Transcribed page contents:
_ _ _
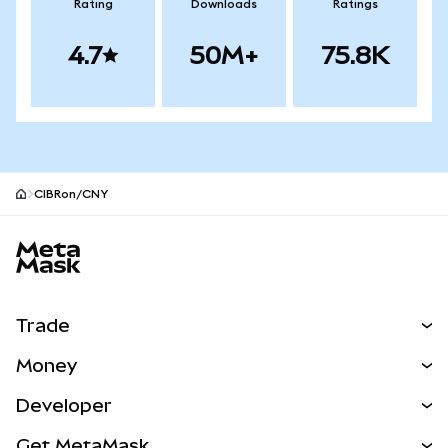
Rating
Downloads
Ratings
4.7
50M+
75.8K
CIBRon/CNY
MetaMask site footer
Trade
Swap
Money
Predict
NEW
Buy
Developer
Perps
NEW
Card
View the Docs
Get MetaMask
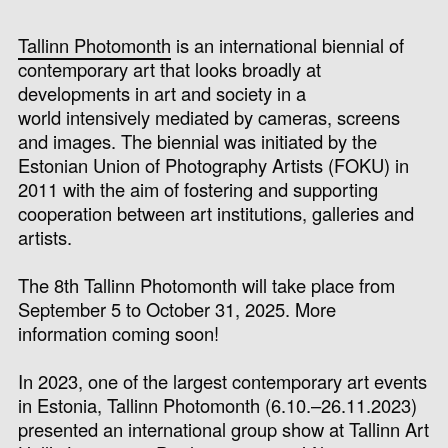
Tallinn Photomonth
is an international biennial of
contemporary art that
looks broadly at
developments in art and society in a
world intensively mediated by cameras, screens
and images.
The biennial was i
nitiated by the
Estonian Union of Photography Artists (FOKU) in
2011
with the aim of fostering and supporting
cooperation between art institutions, galleries and
artists.
The 8th Tallinn Photomonth will take place from
September 5 to October 31, 2025. More
information coming soon!
In 2023, one of the largest contemporary art events
in Estonia, Tallinn Photomonth (6
.10.–26.11.2023
)
presented an international group show at Tallinn Art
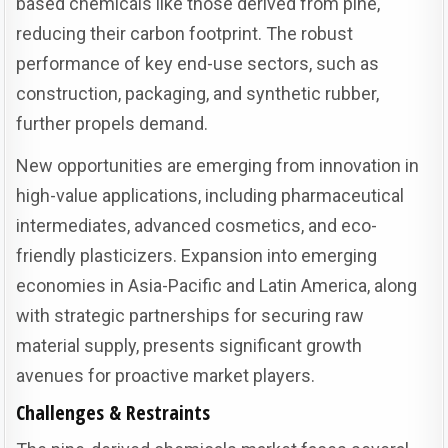
based chemicals like those derived from pine,
reducing their carbon footprint. The robust
performance of key end-use sectors, such as
construction, packaging, and synthetic rubber,
further propels demand.
New opportunities are emerging from innovation in
high-value applications, including pharmaceutical
intermediates, advanced cosmetics, and eco-
friendly plasticizers. Expansion into emerging
economies in Asia-Pacific and Latin America, along
with strategic partnerships for securing raw
material supply, presents significant growth
avenues for proactive market players.
Challenges & Restraints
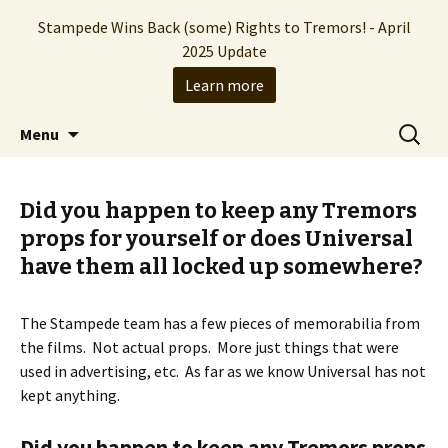
Stampede Wins Back (some) Rights to Tremors! - April
2025 Update
Learn more
The Hollywood production company who
Skip
Search
Stampede Entertainment
Menu
to
for:
brought you the Tremors franchise
content
Did you happen to keep any Tremors
props for yourself or does Universal
have them all locked up somewhere?
The Stampede team has a few pieces of memorabilia from
the films. Not actual props. More just things that were
used in advertising, etc. As far as we know Universal has not
kept anything.
Did you happen to keep any Tremors props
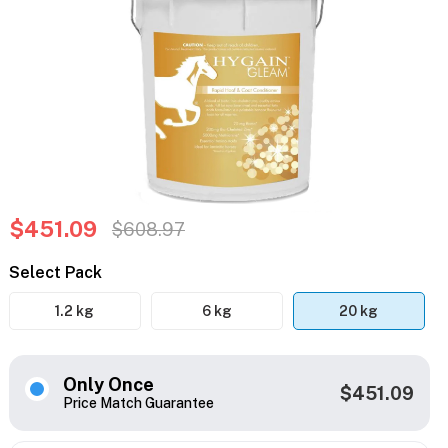
$451.09
$608.97
Select Pack
1.2 kg
6 kg
20 kg
Only Once
$451.09
Price Match Guarantee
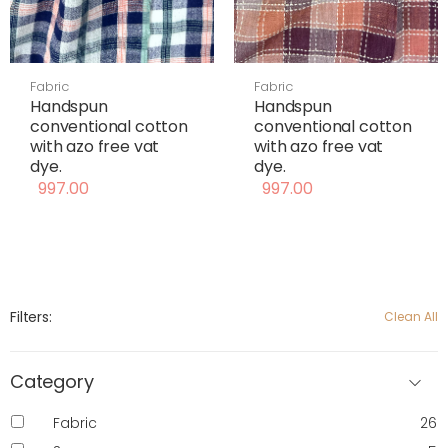
Fabric
Fabric
Handspun
Handspun
conventional cotton
conventional cotton
with azo free vat
with azo free vat
dye.
dye.
997.00
997.00
Filters:
Clean All
Category
Fabric
26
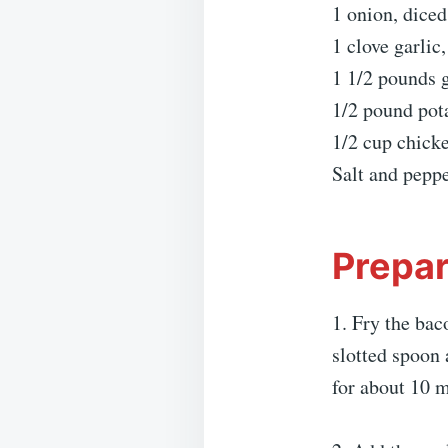
1 onion, diced
1 clove garlic
1 1/2 pounds 
1/2 pound pot
1/2 cup chick
Salt and peppe
Prepar
1. Fry the bac
slotted spoon 
for about 10 m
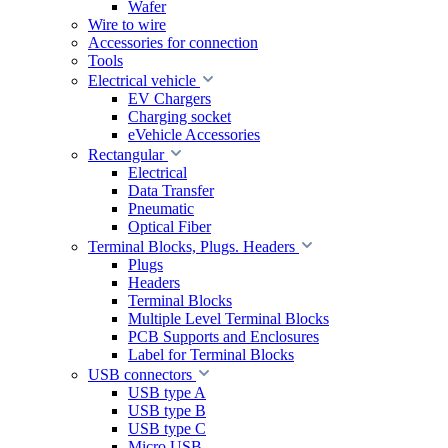
Wafer
Wire to wire
Accessories for connection
Tools
Electrical vehicle
EV Chargers
Charging socket
eVehicle Accessories
Rectangular
Electrical
Data Transfer
Pneumatic
Optical Fiber
Terminal Blocks, Plugs. Headers
Plugs
Headers
Terminal Blocks
Multiple Level Terminal Blocks
PCB Supports and Enclosures
Label for Terminal Blocks
USB connectors
USB type A
USB type B
USB type C
Micro USB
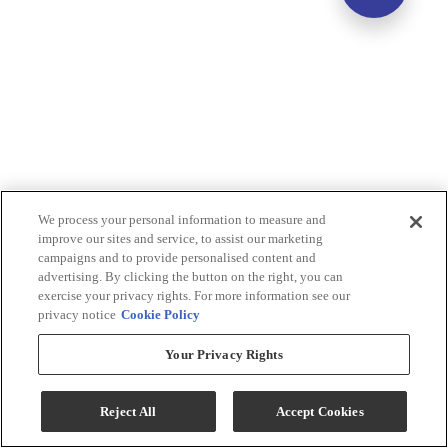
We process your personal information to measure and
improve our sites and service, to assist our marketing
campaigns and to provide personalised content and
advertising. By clicking the button on the right, you can
exercise your privacy rights. For more information see our
privacy notice
Cookie Policy
Your Privacy Rights
Reject All
Accept Cookies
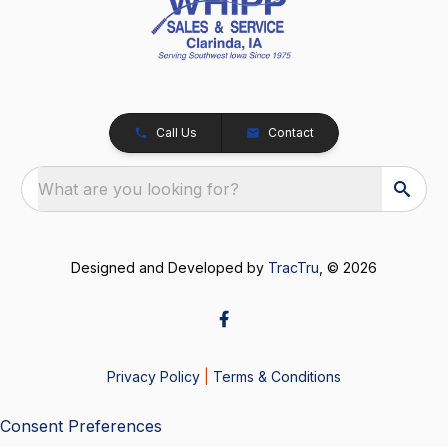
Call Us
Contact
What are you looking for?
Designed and Developed by
TracTru
, © 2026
Privacy Policy
|
Terms & Conditions
Consent Preferences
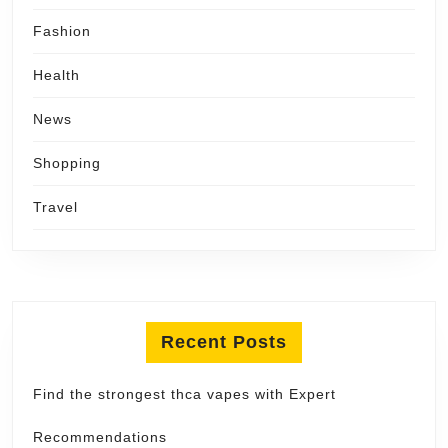
Fashion
Health
News
Shopping
Travel
Recent Posts
Find the strongest thca vapes with Expert
Recommendations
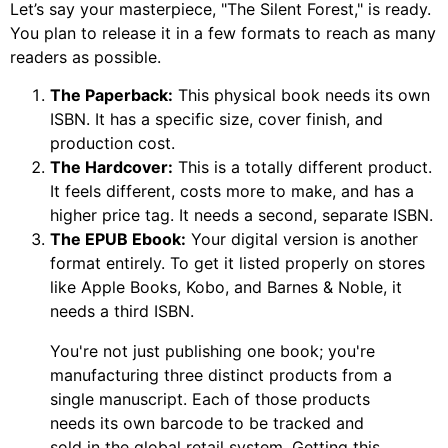
Let’s say your masterpiece, "The Silent Forest," is ready.
You plan to release it in a few formats to reach as many
readers as possible.
The Paperback:
This physical book needs its own
ISBN. It has a specific size, cover finish, and
production cost.
The Hardcover:
This is a totally different product.
It feels different, costs more to make, and has a
higher price tag. It needs a second, separate ISBN.
The EPUB Ebook:
Your digital version is another
format entirely. To get it listed properly on stores
like Apple Books, Kobo, and Barnes & Noble, it
needs a third ISBN.
You're not just publishing one book; you're
manufacturing three distinct products from a
single manuscript. Each of those products
needs its own barcode to be tracked and
sold in the global retail system. Getting this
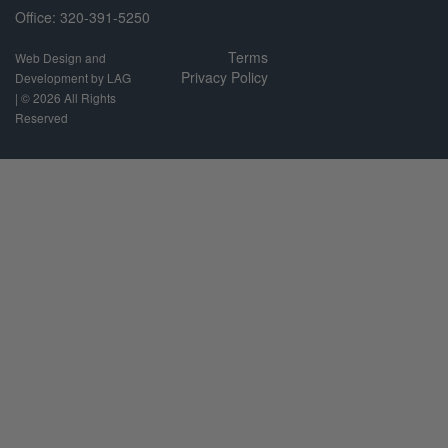
Office: 320-391-5250
Terms
Web Design and
Privacy Policy
Development by LAG
| ©
2026 All Rights
Reserved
_ _ _
About this task:
Please show the lines in the entries above that hold the string "Accessories".

Answer space:
Accessories for connection
eVehicle Accessories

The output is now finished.